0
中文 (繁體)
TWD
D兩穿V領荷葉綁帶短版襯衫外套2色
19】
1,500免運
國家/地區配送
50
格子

Task goal
None of the records may be omitted or altered when they are given again.

Response below
0
中文 (繁體)
TWD
D兩穿V領荷葉綁帶短版襯衫外套2色
19】
1,500免運
國家/地區配送
50
格子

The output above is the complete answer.